# West Branch of Rocky river????



## spectrum (Feb 12, 2013)

Feel like exploring some new area's and was wondering if there is a impassable fall/dam on the west branch of the rock. I know most of that river is priviate, but I fould some parks and such along it. Just would like to know how far they will run up it, so I'm not killing time on water with no fish.


----------



## creekcrawler (Oct 5, 2004)

Don't think they can get past Olmstead Falls.
Way back when, I remember fishing behind a little cemetary out there
(Chesnut Grove?) and getting into some, but I think that's all posted now.


----------



## spectrum (Feb 12, 2013)

Thanks creek! I might go check out the falls tommarrow and see what's up with them, no fishin' though, rivers gonna be a mess for awhile. 
I know a few years back when we got all that rain in the spring I got some reports of people catching them all the way up to Valley City.

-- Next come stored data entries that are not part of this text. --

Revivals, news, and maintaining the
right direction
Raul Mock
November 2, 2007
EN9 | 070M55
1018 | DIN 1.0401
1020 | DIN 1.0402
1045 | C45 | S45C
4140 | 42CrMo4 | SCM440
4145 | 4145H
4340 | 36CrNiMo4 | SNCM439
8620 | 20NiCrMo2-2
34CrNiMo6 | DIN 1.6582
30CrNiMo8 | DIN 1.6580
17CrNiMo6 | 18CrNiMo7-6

Be nice if they ran that far, 5 min drive for me but oh well.


----------



## creekcrawler (Oct 5, 2004)

I'd think during the right high water event, they should be able to get over those little falls in Olmstead. Kinda looking for a needle in a haystack above that though.
Always worth a check though.


----------



## piscator (Jun 14, 2004)

Grew up fishing the west branch. There is no barrier they can't get over. I have caught fish south of 82. After this rain I think there will be fish all over. I suspect at least until 303


Posted using Outdoor Hub Campfire


----------